To determine the resulting pressure when the light bulb containing argon is heated from 18°C to 85°C at constant volume, we can make use of the ideal gas law. The ideal gas law states:
PV = nRT
Where: P = pressure V = volume n = number of moles of gas R = ideal gas constant T = temperature in Kelvin
First, let's convert the given temperatures to Kelvin: Initial temperature (T1) = 18°C + 273.15 = 291.15 K Final temperature (T2) = 85°C + 273.15 = 358.15 K
The volume (V) is stated to be constant, which means it remains the same throughout the process.

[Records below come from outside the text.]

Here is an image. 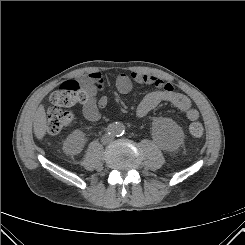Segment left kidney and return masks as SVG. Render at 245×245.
Listing matches in <instances>:
<instances>
[{
	"instance_id": "left-kidney-1",
	"label": "left kidney",
	"mask_w": 245,
	"mask_h": 245,
	"mask_svg": "<svg viewBox=\"0 0 245 245\" xmlns=\"http://www.w3.org/2000/svg\"><path fill=\"white\" fill-rule=\"evenodd\" d=\"M153 132L156 140L168 150L179 147L183 141V131L173 120L159 118L153 124Z\"/></svg>"
}]
</instances>
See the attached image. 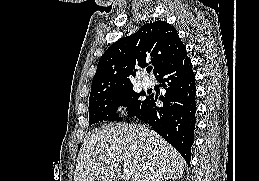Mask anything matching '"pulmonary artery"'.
<instances>
[{
    "mask_svg": "<svg viewBox=\"0 0 259 181\" xmlns=\"http://www.w3.org/2000/svg\"><path fill=\"white\" fill-rule=\"evenodd\" d=\"M141 83H142V86L144 88H146V89H148V88H150L152 86V82L150 80H148V79H143L141 81Z\"/></svg>",
    "mask_w": 259,
    "mask_h": 181,
    "instance_id": "obj_1",
    "label": "pulmonary artery"
}]
</instances>
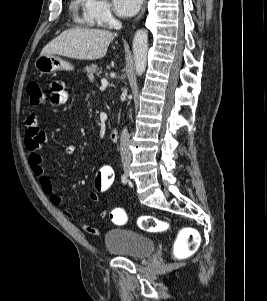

Now, let's assume that the number of moles of argon gas (n) remains constant as well. In this case, we can write:
P1V = nRT1 (Initial state) P2V = nRT2 (Final state)
Since V, n, and R are constant, we can set these equations equal to each other:
P1/T1 = P2/T2
Now we can solve for P2, which is the pressure at the final temperature:
P2 = P1 * (T2 / T1) = (1/20) * (358.15 K / 291.15 K) ≈ 0.0912 ATM
Therefore, the resulting pressure when the light bulb is heated to 85°C at constant volume would be approximately 0.0912 ATM.
As for whether this pressure is enough to cause sudden breakage of the bulb, it would depend on the specific properties and strength of the bulb material. Different materials have different thresholds for pressure tolerance. If the pressure exceeds the strength of the bulb, it could potentially cause breakage. It is advisable to consult the manufacturer's specifications or relevant safety guidelines to determine the maximum pressure the bulb can withstand.